Two years ago, The Crimea’s single, ‘Baby Boom’ made number seven in John Peel’s Festive Fifty, out-placing the likes of the White Stripes and Yeah Yeah Yeah’s. In October, ‘Tragedy Rocks’, their first album, was finally released. So what on earth have they been doing with themselves all this time?
Touring. Endlessly. Or, as singer Davey Macmanus puts it, “mincing about in America on cub scouts camp.” He and drummer Owen Hopkin have served a long apprenticeship together, gaining a certain amount of notoriety as The Crocketts before that band was dropped and imploded in the early 2000s. This time, they’re “trying to do it right for once, instead of just continually fucking everything up.” A noble ambition. “Owen and I were doing crap jobs and living in shit places and had no education. The only thing we could do was music. We juts wanted to think about it for a while and do something that might give us a real chance.”
Despite positive responses to their first demos and support slots with such high profile fans as Kings Of Leon, the band were largely ignored by record companies in the UK. So they scooped together the last of their coppers and decamped to America, just to see if it was really the land of opportunity that people claim. Everything was staked on an appearance at the 2004 South By Southwest festival in Austin, Texas.
Everything went wrong. Guitarist Andy Norton shudders as he recalls the disaster – all the gear broke down, the keyboards would only play peculiar sci-fi synth noises and then Davey tripped over and fell flat on his arse. “We thought we’d blown it,” he admits, lost for a second in the embarrassed horror. But like something out of that film where Chesney Hawkes becomes a pop star, their post gig gloom was shattered by ringing telephones. They had gone down well and salvation was theirs in the form of a major label deal, with only minor conditions – Davey getting his teeth fixed.

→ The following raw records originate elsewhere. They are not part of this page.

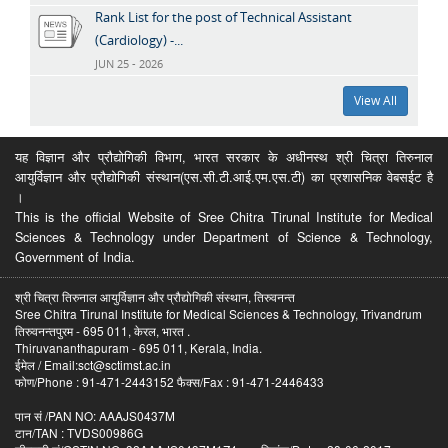
Rank List for the post of Technical Assistant
(Cardiology) -...
JUN 25 - 2026
View All
यह विज्ञान और प्रौद्योगिकी विभाग, भारत सरकार के अधीनस्थ श्री चित्रा तिरुनाल
आयुर्विज्ञान और प्रौद्योगिकी संस्थान(एस.सी.टी.आई.एम.एस.टी) का प्रशासनिक वेबसईट है
।
This is the official Website of Sree Chitra Tirunal Institute for Medical
Sciences & Technology under Department of Science & Technology,
Government of India.
श्री चित्रा तिरुनाल आयुर्विज्ञान और प्रौद्योगिकी संस्थान, तिरुवनन्त
Sree Chitra Tirunal Institute for Medical Sciences & Technology, Trivandrum
तिरुवनन्तपुरम - 695 011, केरल, भारत .
Thiruvananthapuram - 695 011, Kerala, India.
ईमेल / Email:sct@sctimst.ac.in
फोण/Phone : 91-471-2443152 फैक्स/Fax : 91-471-2446433
पान सं /PAN NO: AAAJS0437M
टान/TAN : TVDS00986G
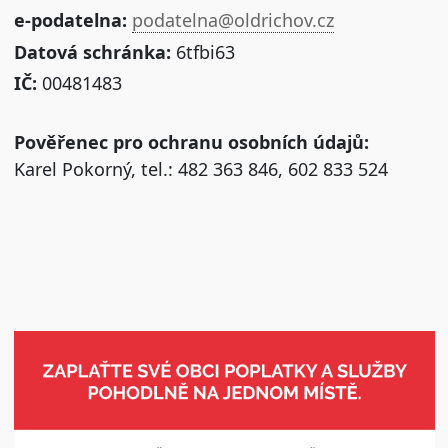
e-podatelna:
podatelna@oldrichov.cz
Datová schránka:
6tfbi63
IČ:
00481483
Pověřenec pro ochranu osobních údajů:
Karel Pokorný, tel.: 482 363 846, 602 833 524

They were able to draw the line at full styling: “Five grown men don’t like talking about their clothes. It’s like talking about a relationship or something.”
Reticence in talking about relationships? From a man who is prepared to sing, “sometimes I think you could be more than just a punch bag with lipstick on.” But offstage, Davey Macmanus’ shaking intensity and serrated yelps are replaced by a quiet thoughtfulness. Though he remains as hard to pin down as the meandering black humour of his lyrics. So are these sordid vignettes from personal experience? “I’m a total liar, I try not to write from a personal point of view. I try to write stuff that anyone can understand. Though that sounds quite vain, like Noel Gallagher with, ‘Let There Be Love’, playing God. We’re trying to play the parrot on God’s shoulder going, ‘Oi! You’re shit!’ We’re playing the food in God’s beard.”

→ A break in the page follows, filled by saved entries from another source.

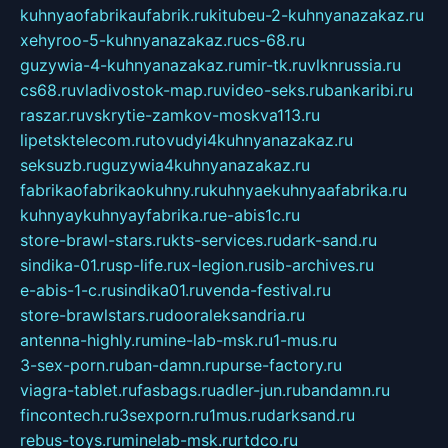
kuhnyaofabrikaufabrik.ru
kitubeu-2-kuhnyanazakaz.ru
xehyroo-5-kuhnyanazakaz.ru
cs-68.ru
guzywia-4-kuhnyanazakaz.ru
mir-tk.ru
vlknrussia.ru
cs68.ru
vladivostok-map.ru
video-seks.ru
bankaribi.ru
raszar.ru
vskrytie-zamkov-moskva113.ru
lipetsktelecom.ru
tovudyi4kuhnyanazakaz.ru
seksuzb.ru
guzywia4kuhnyanazakaz.ru
fabrikaofabrikaokuhny.ru
kuhnyaekuhnyaafabrika.ru
kuhnyaykuhnyayfabrika.ru
e-abis1c.ru
store-brawl-stars.ru
kts-services.ru
dark-sand.ru
sindika-01.ru
sp-life.ru
x-legion.ru
sib-archives.ru
e-abis-1-c.ru
sindika01.ru
venda-festival.ru
store-brawlstars.ru
dooraleksandria.ru
antenna-highly.ru
mine-lab-msk.ru
1-mus.ru
3-sex-porn.ru
ban-damn.ru
purse-factory.ru
viagra-tablet.ru
fasbags.ru
adler-jun.ru
bandamn.ru
fincontech.ru
3sexporn.ru
1mus.ru
darksand.ru
rebus-toys.ru
minelab-msk.ru
rtdco.ru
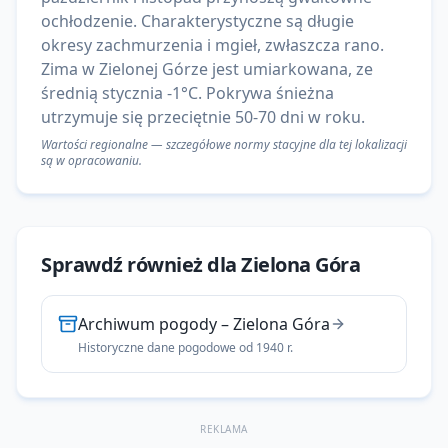
ochłodzenie. Charakterystyczne są długie
okresy zachmurzenia i mgieł, zwłaszcza rano.
Zima w Zielonej Górze jest umiarkowana, ze
średnią stycznia -1°C. Pokrywa śnieżna
utrzymuje się przeciętnie 50-70 dni w roku.
Wartości regionalne — szczegółowe normy stacyjne dla tej lokalizacji
są w opracowaniu.
Sprawdź również dla
Zielona Góra
Archiwum pogody
–
Zielona Góra
Historyczne dane pogodowe od 1940 r.
REKLAMA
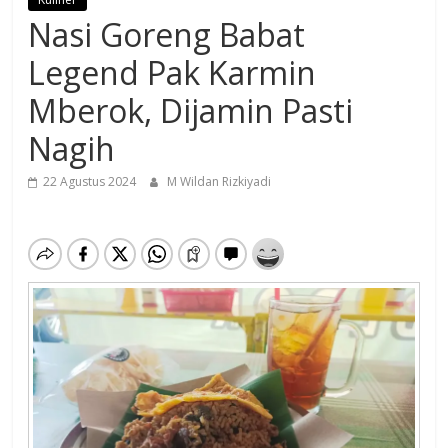
Nasi Goreng Babat
Legend Pak Karmin
Mberok, Dijamin Pasti
Nagih
22 Agustus 2024
M Wildan Rizkiyadi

We may recognise from this a graduate of the music industry’s school of hard knocks. Mr Macmanus is not a man who’s bursting to give himself away. He wants his dark tales of drunken rows and bleak disappointments to stand for themselves and is not about to start explaining them. But he rejects the idea that the low times that inspired the album have made him cynical. “It’s not cynicism,” he counters, “it’s reality, like the news or something. It does say life’s absolute shit and everyone’s a cunt, but have some fun along the way. Well it mentions that bit once. One percent of the lyrical content.” Stop for a moment and try to imagine these words coming out of Jon Snow’s mouth at the beginning of the Channel 4 News.

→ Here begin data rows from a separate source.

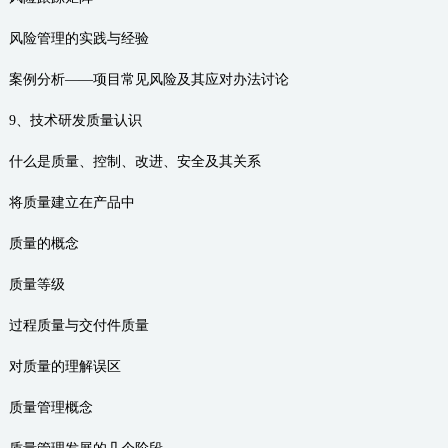
风险管理的实践与经验
案例分析——项目常见风险及其应对办法讨论
9、技术研发质量认识
什么是质量、控制、改进、安全及其关系
将质量建立在产品中
质量的概念
质量等级
过程质量与交付件质量
对质量的理解误区
质量管理概念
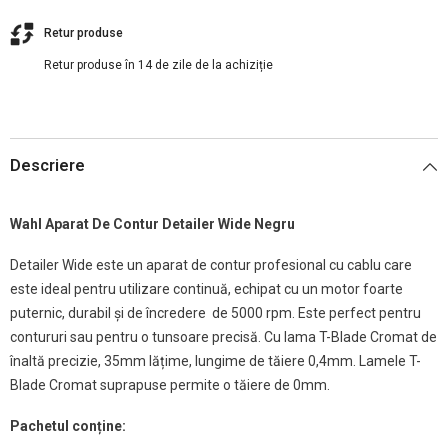
Retur produse
Retur produse în 14 de zile de la achiziție
Descriere
Wahl Aparat De Contur Detailer Wide Negru
Detailer Wide este un aparat de contur profesional cu cablu care
este ideal pentru utilizare continuă, echipat cu un motor foarte
puternic, durabil și de încredere de 5000 rpm. Este perfect pentru
contururi sau pentru o tunsoare precisă. Cu lama T-Blade Cromat de
înaltă precizie, 35mm lățime, lungime de tăiere 0,4mm. Lamele T-
Blade Cromat suprapuse permite o tăiere de 0mm.
Pachetul conține:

Such defensiveness may also be explained by the band’s return to Britain. They’re not ashamed of their ambition, “we’re definitely trying to realise the old dream. Every boy’s dream – to be in The Darkness,” though even that gets undercut with a joke. But he has clearly been apprehensive about the reception they would get on coming home. “I wasn’t sure what people would think of it in England. In America people love a bit of emotion. It draws them in. But in this country people are a bit more beard scratchy, or cynical.” Perhaps I shouldn’t have brought that word up. “But so far no one’s been cynical too badly – as in, ‘This is a lot of embarrassing emotional shit.’” In fact the reaction has been far better than that, packing venues on their first headline tour and getting positive reviews for the album.
His restless mind is already on the second album though. Not such a surprise when it’s taken so long for this one to come out. With Butch Vig being mentioned as a possible producer and a stack of new songs ready to work on, they even tried setting up a studio on the tour van to get demos recorded. “It’s just imperative that the second album shits on the first one.” After all those years of false starts you can’t blame their eagerness. This is a man whose drive seems to be one part work ethic and one part self-flagellation. As he says about playing gigs, “you feel like a right gaylord if you haven’t done your best. You have to feel like you’ve tried really hard.” Here I would love to waffle on about steely determination, but am unfortunately still laughing about the use of the expression ‘gaylord’.
Their pathological fear of scenes (“I don’t mind new bands, I just don’t like fashions, because I’ve seen so many go by.”) might prove a hindrance in competing with bands who are younger, better dressed and have sillier hair than them. But this is a band who are “not ashamed of a bit of pop”, and mixed with Macmanus’ twisted version of reality, maybe The Crimea can convert the world. Finally.